We hypothesized that a particular gene or set of genes are involved in invasion of the amniotic cavity and that these gene/s may be absent or genotypically nonfunctional in strains that colonize the vagina but fail to invade. Such a finding would be clinically relevant because genetic identification of bacteria capable of invading the amniotic cavity and eliciting preterm labor could result in earlier detection and improvements in therapeutic intervention. Furthermore, identification of gene/s that are involved in invasion of the amniotic cavity could contribute to a better understanding of the role of this bacterial species in preterm birth.

Limitations of the study

Many strain-to-strain differences cannot be easily detected by comparative genomic sequence analysis. Complex interactions between proteins and regulatory pathways can be difficult to predict, meaning that the loss of one gene can affect the expression of other genes or the function of other proteins. Furthermore, gene regulation at the transcriptional and post-transcriptional levels can influence phenotype. Finally, changes that are more subtle than gene deletions, such as polymorphisms or missense mutations can lead to unpredicted changes in protein function. Therefore, other differences could exist between PG21 and the amniotic fluid/placental strains that were not detected in this study that could be responsible for microbial burden and preterm birth. The small sample size of the sequenced strains (n=3), and the relatively small size of the amniotic fluid samples (n=14) also limit the study.

Future directions

The role of goiC in uterine invasion, MIAC, and spontaneous preterm birth should be confirmed using a larger sample size. From this study it appears that it might be involved in survival and growth on placenta and in the amniotic cavity rather than invasion of this site, however, elucidation of its function and role will require further study.

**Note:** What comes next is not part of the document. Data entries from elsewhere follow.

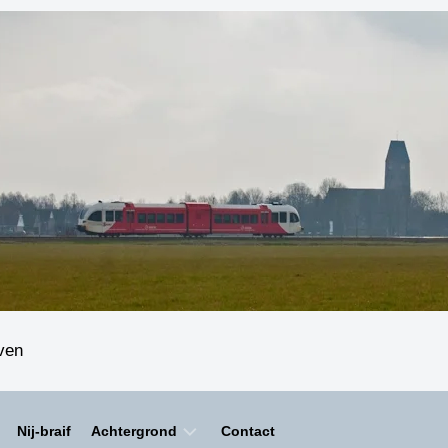
even
Nij-braif
Achtergrond
Contact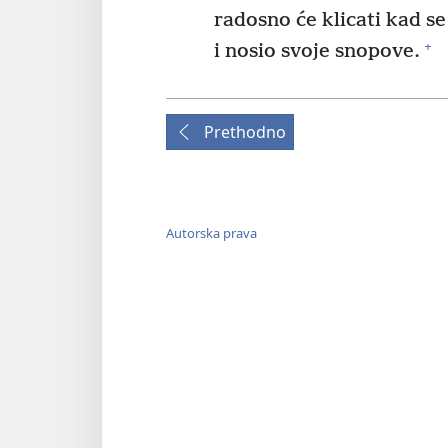
radosno će klicati kad s
+
i nosio svoje snopove.
Prethodno
Autorska prava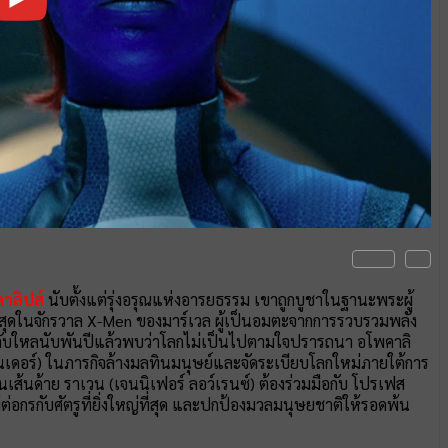
คาลิปส์
นับตั้งแต่รุ่งอรุณแห่งอารยธรรม เขาถูกบูชาในฐานะพระผู้
ี่สุดในจักรวาล X-Men ของมาร์เวล ผู้เป็นอมตะจากการรวบรวมพลัง
ารหลับใหลนับพันปีแล้วพบว่าโลกไม่เป็นไปตามใจปรารถนา อโพคาลิ
สเบนเดอร์) ในภารกิจล้างมลทินมนุษย์และจัดระเบียบโลกใหม่ภายใต้การ
นด้าย ราเวน (เจนนิเฟอร์ ลอว์เรนซ์) ต้องร่วมมือกับ โปรเฟส
ต่อกรกับศัตรูที่ยิ่งใหญ่ที่สุด และปกป้องมวลมนุษยชาติให้รอดพ้น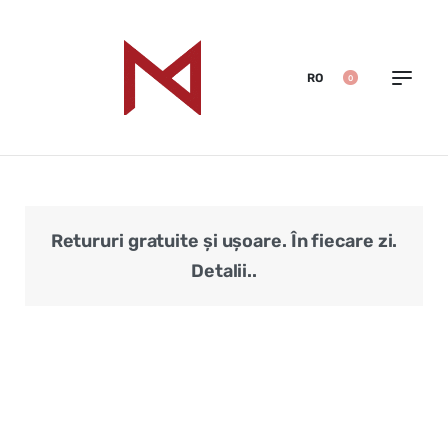
RO
0
Retururi gratuite și ușoare. În fiecare zi.
Veri
Detalii..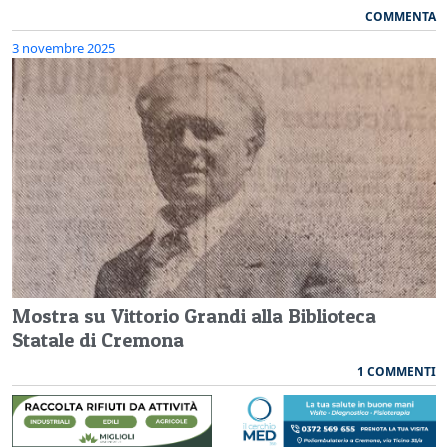
COMMENTA
3 novembre 2025
Mostra su Vittorio Grandi alla Biblioteca
Statale di Cremona
1 COMMENTI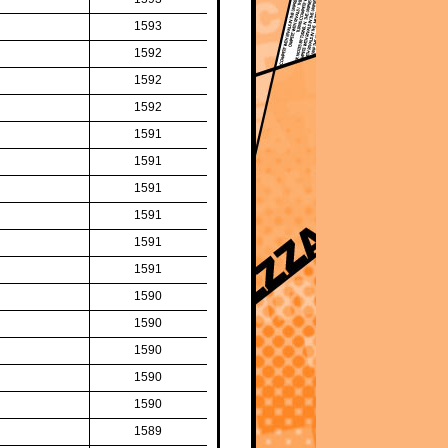
1593
1592
1592
1592
1591
1591
1591
1591
1591
1591
1590
1590
1590
1590
1590
1589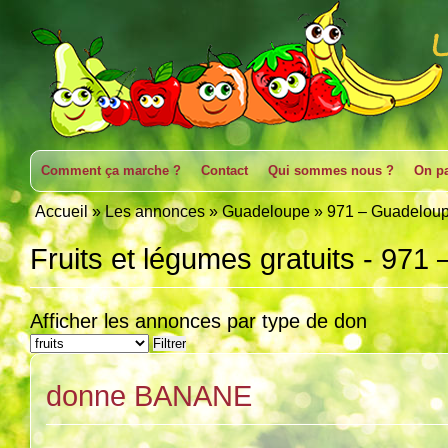
Comment ça marche ?
Contact
Qui sommes nous ?
On pa
Accueil
»
Les annonces
»
Guadeloupe
»
971 – Guadelou
Fruits et légumes gratuits - 97
Afficher les annonces par type de don
donne BANANE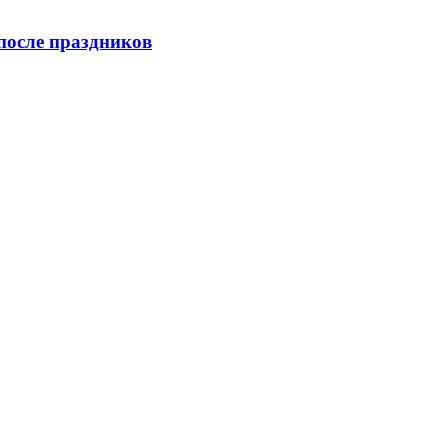
после праздников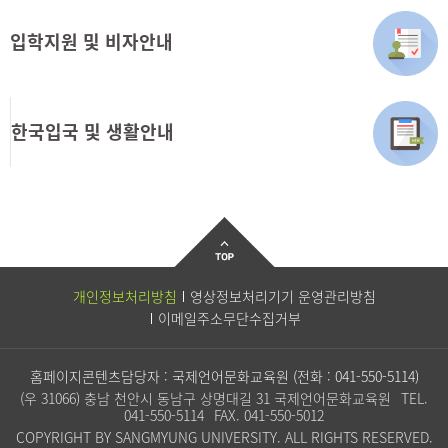
입학지원 및 비자안내
한국입국 및 생활안내
개인정보처리방침
영상정보처리기기 운영관리방침
이메일주소무단수집거부
홈페이지콘텐츠담당자 : 국제언어문화교육원 (전화 :
041-550-5114
)
(우 31066) 충남 천안시 동남구 상명대길 31 국제언어문화교육원
TEL.
041-550-5114
FAX. 041-550-5012
COPYRIGHT BY SANGMYUNG UNIVERSITY. ALL RIGHTS RESERVED.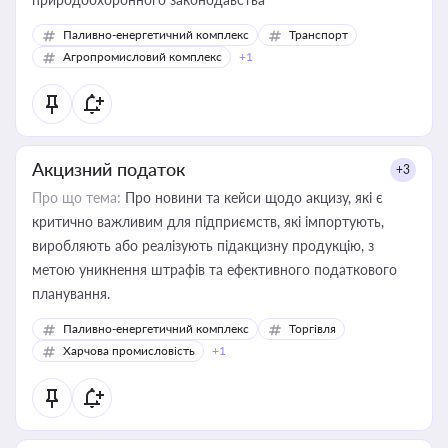
Паливно-енергетичний комплекс
Транспорт
Агропромисловий комплекс
+1
Акцизний податок
+3
Про що тема:
Про новини та кейси щодо акцизу, які є
критично важливим для підприємств, які імпортують,
виробляють або реалізують підакцизну продукцію, з
метою уникнення штрафів та ефективного податкового
планування.
Паливно-енергетичний комплекс
Торгівля
Харчова промисловість
+1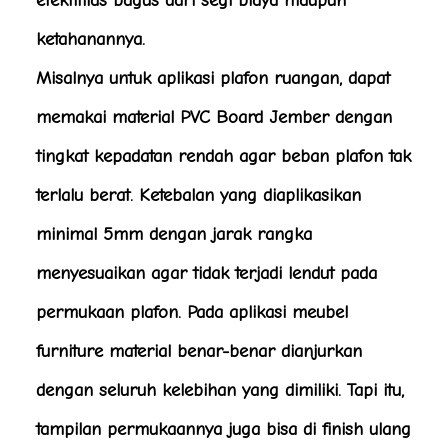
efektifitas bagus dari segi biaya maupun
ketahanannya.
Misalnya untuk aplikasi plafon ruangan, dapat
memakai material PVC Board Jember dengan
tingkat kepadatan rendah agar beban plafon tak
terlalu berat. Ketebalan yang diaplikasikan
minimal 5mm dengan jarak rangka
menyesuaikan agar tidak terjadi lendut pada
permukaan plafon. Pada aplikasi meubel
furniture material benar-benar dianjurkan
dengan seluruh kelebihan yang dimiliki. Tapi itu,
tampilan permukaannya juga bisa di finish ulang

Very little is known about the role of bacteriophage in M. hominis biology and pathogenesis^{84, 85}. Thus, the role of bacteriophage in pathogenic strains of M. hominis deserves further examination.

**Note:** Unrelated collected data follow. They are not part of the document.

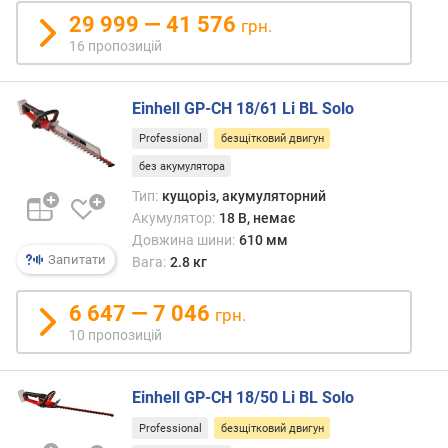
в
29 999 — 41 576
грн.
)
16 пропозицій
о
б
Einhell GP-CH 18/61 Li BL Solo
'
є
Professional
безщітковий двигун
м
без акумулятора
д
Тип:
кущоріз, акумуляторний
в
Акумулятор:
18 В, немає
и
Довжина шини:
610 мм
г
Запитати
Вага:
2.8 кг
у
н
а
6 647 — 7 046
грн.
(
10 пропозицій
с
м
³
Einhell GP-CH 18/50 Li BL Solo
)
Professional
безщітковий двигун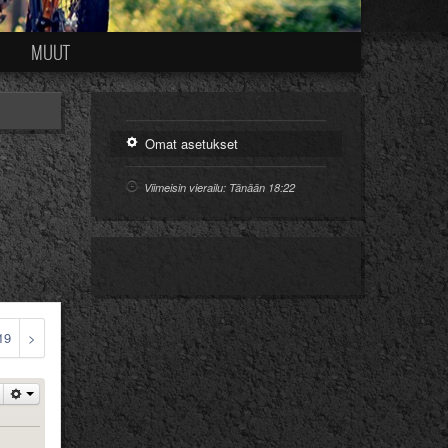
Ä
MUUT
Omat asetukset
Viimeisin vierailu: Tänään 18:22
19
>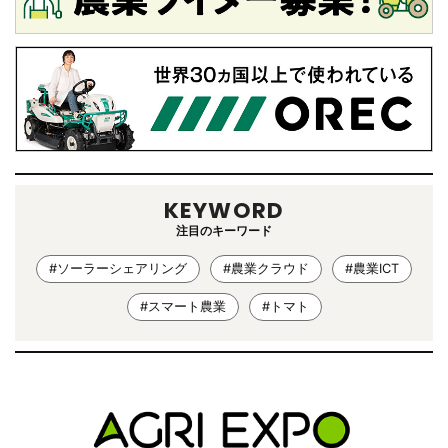
KEYWORD
注目のキーワード
#ソーラーシェアリング
#農業クラウド
#農業ICT
#スマート農業
#トマト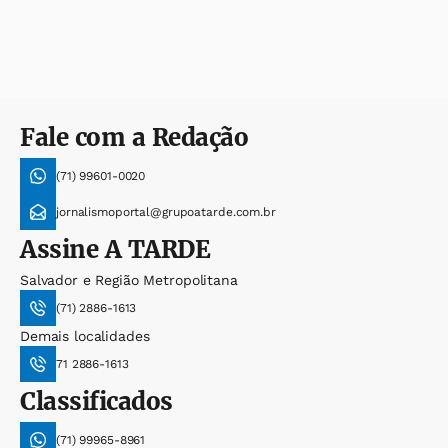
Fale com a Redação
(71) 99601-0020
jornalismoportal@grupoatarde.com.br
Assine
A TARDE
Salvador e Região Metropolitana
(71) 2886-1613
Demais localidades
71 2886-1613
Classificados
(71) 99965-8961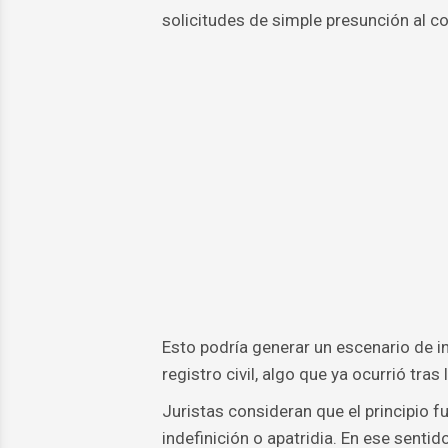
solicitudes de simple presunción al co
Esto podría generar un escenario de in
registro civil, algo que ya ocurrió tra
Juristas consideran que el principio f
indefinición o apatridia. En ese senti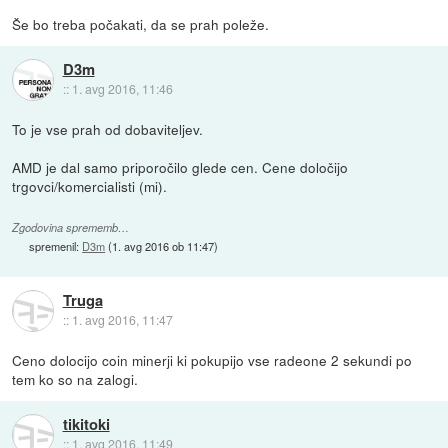
Še bo treba počakati, da se prah poleže.
D3m
::
1. avg 2016, 11:46
To je vse prah od dobaviteljev.
AMD je dal samo priporočilo glede cen. Cene določijo
trgovci/komercialisti (mi).
Zgodovina sprememb…
spremenil:
D3m
(
1. avg 2016 ob 11:47
)
Truga
::
1. avg 2016, 11:47
Ceno dolocijo coin minerji ki pokupijo vse radeone 2 sekundi po
tem ko so na zalogi.
tikitoki
::
1. avg 2016, 11:49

Differences in outer surface proteins were also noted in this study. These differences could affect adherence to epithelial cells or other components of the chorioamnion or they could affect resistance to host immune defenses. Further study to confirm that all amniotic fluid/placental strains share similar outer membrane proteins and analysis of their role in adherence and immune evasion will be required to address these knowledge gaps.

Conclusion

Sequence analysis of M. hominis isolates from amniotic fluid and placenta identified a gene that is significantly associated with M. hominis density in amniotic fluid and with preterm birth. This gene may contribute to the pathogenic potential of M. hominis.